BEGIN Recorded information

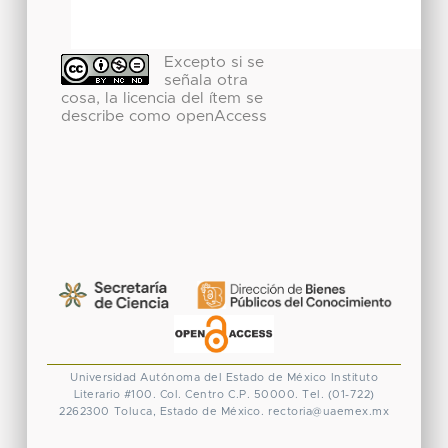
Excepto si se
señala otra
cosa, la licencia del ítem se
describe como openAccess
Universidad Autónoma del Estado de México
Instituto
Literario #100. Col. Centro
C.P. 50000. Tel. (01-722)
2262300
Toluca, Estado de México.
rectoria@uaemex.mx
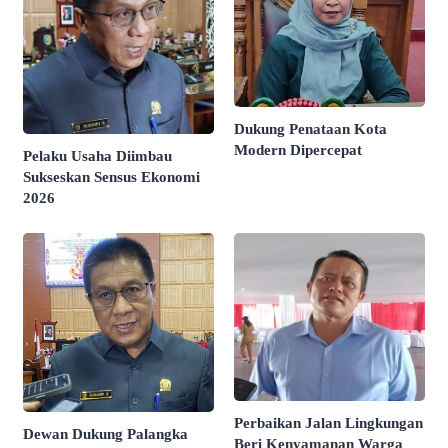
Dukung Penataan Kota
Modern Dipercepat
Pelaku Usaha Diimbau
Sukseskan Sensus Ekonomi
2026
Perbaikan Jalan Lingkungan
Dewan Dukung Palangka
Beri Kenyamanan Warga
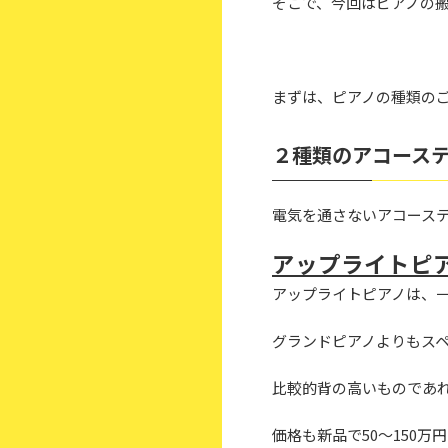
そこで、今回はピアノの
まずは、ピアノの種類の
２種類のアコース
電気を通さないアコース
アップライトピ
アップライトピアノは、
グランドピアノよりもス
比較的背の高いものであ
価格も新品で50～150万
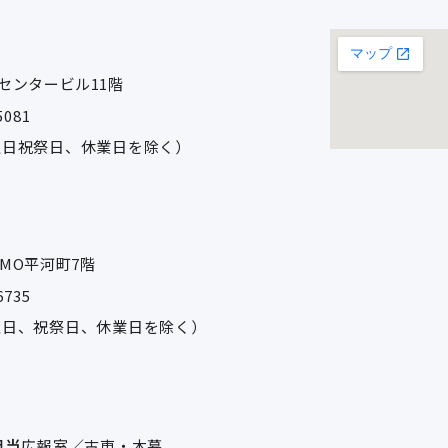
梅田センタービル11階
5081
:00（土日祝祭日、休業日を除く）
 PMO平河町7階
6735
:00（土日、祝祭日、休業日を除く）
担当
広報室／古東・木暮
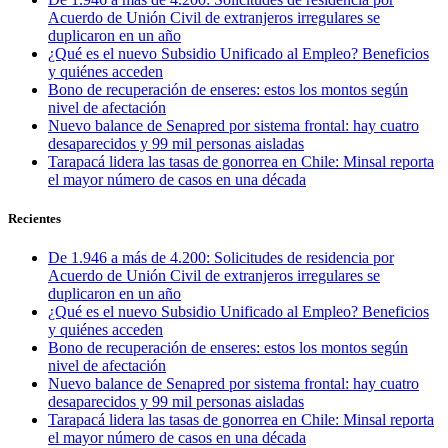
Acuerdo de Unión Civil de extranjeros irregulares se
duplicaron en un año
¿Qué es el nuevo Subsidio Unificado al Empleo? Beneficios
y quiénes acceden
Bono de recuperación de enseres: estos los montos según
nivel de afectación
Nuevo balance de Senapred por sistema frontal: hay cuatro
desaparecidos y 99 mil personas aisladas
Tarapacá lidera las tasas de gonorrea en Chile: Minsal reporta
el mayor número de casos en una década
Recientes
De 1.946 a más de 4.200: Solicitudes de residencia por
Acuerdo de Unión Civil de extranjeros irregulares se
duplicaron en un año
¿Qué es el nuevo Subsidio Unificado al Empleo? Beneficios
y quiénes acceden
Bono de recuperación de enseres: estos los montos según
nivel de afectación
Nuevo balance de Senapred por sistema frontal: hay cuatro
desaparecidos y 99 mil personas aisladas
Tarapacá lidera las tasas de gonorrea en Chile: Minsal reporta
el mayor número de casos en una década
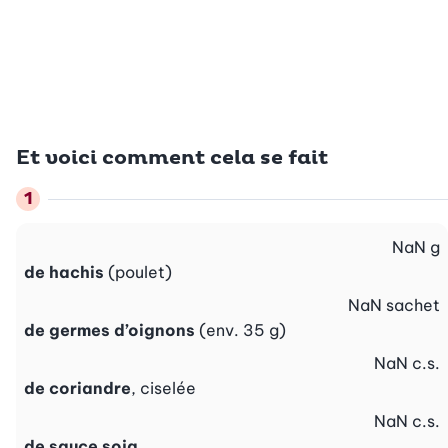
Et voici comment cela se fait
NaN
g
de hachis
(poulet)
NaN
sachet
de germes d’oignons
(env. 35 g)
NaN
c.s.
de coriandre
, ciselée
NaN
c.s.
de sauce soja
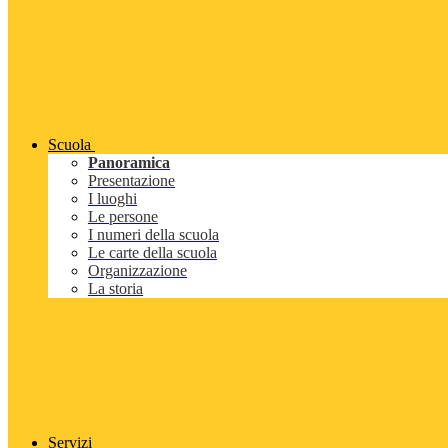
Scuola
Panoramica
Presentazione
I luoghi
Le persone
I numeri della scuola
Le carte della scuola
Organizzazione
La storia
Servizi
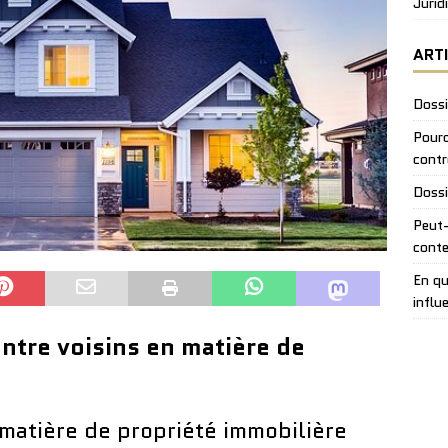
Jurid
ART
Dossi
Pourq
contr
Dossi
Peut-
conte
En qu
influ
entre voisins en matière de
n matière de propriété immobilière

END Recorded information

**Task description**
Reproduce the records above exactly, leaving out every picture they contain.

**Output for this exercise**
Excepto si se
señala otra
cosa, la licencia del ítem se
describe como openAccess
Universidad Autónoma del Estado de México
Instituto
Literario #100. Col. Centro
C.P. 50000. Tel. (01-722)
2262300
Toluca, Estado de México.
rectoria@uaemex.mx
Dukung Penataan Kota
Modern Dipercepat
Pelaku Usaha Diimbau
Sukseskan Sensus Ekonomi
2026
Perbaikan Jalan Lingkungan
Dewan Dukung Palangka
Beri Kenyamanan Warga
そこで、今回はピアノの
まずは、ピアノの種類の
２種類のアコース
電気を通さないアコース
アップライトピ
アップライトピアノは、
グランドピアノよりもス
比較的背の高いものであ
価格も新品で50～150万
梅田センタービル11階
5081
:00（土日祝祭日、休業日を除く）
 PMO平河町7階
6735
:00（土日、祝祭日、休業日を除く）
担当
広報室／古東・木暮
Acuerdo de Unión Civil de extranjeros irregulares se
duplicaron en un año
¿Qué es el nuevo Subsidio Unificado al Empleo? Beneficios
y quiénes acceden
Bono de recuperación de enseres: estos los montos según
nivel de afectación
Nuevo balance de Senapred por sistema frontal: hay cuatro
desaparecidos y 99 mil personas aisladas
Tarapacá lidera las tasas de gonorrea en Chile: Minsal reporta
el mayor número de casos en una década
Recientes
De 1.946 a más de 4.200: Solicitudes de residencia por
Acuerdo de Unión Civil de extranjeros irregulares se
duplicaron en un año
¿Qué es el nuevo Subsidio Unificado al Empleo? Beneficios
y quiénes acceden
Bono de recuperación de enseres: estos los montos según
nivel de afectación
Nuevo balance de Senapred por sistema frontal: hay cuatro
desaparecidos y 99 mil personas aisladas
Tarapacá lidera las tasas de gonorrea en Chile: Minsal reporta
el mayor número de casos en una década
Et voici comment cela se fait
NaN
g
de hachis
(poulet)
NaN
sachet
de germes d’oignons
(env. 35 g)
NaN
c.s.
de coriandre
, ciselée
NaN
c.s.
de sauce soja
Scuola
Panoramica
Presentazione
I luoghi
Le persone
I numeri della scuola
Le carte della scuola
Organizzazione
La storia
Servizi
Jurid
ART
Dossi
Pourq
contr
Dossi
Peut-
conte
En qu
influ
entre voisins en matière de
n matière de propriété immobilière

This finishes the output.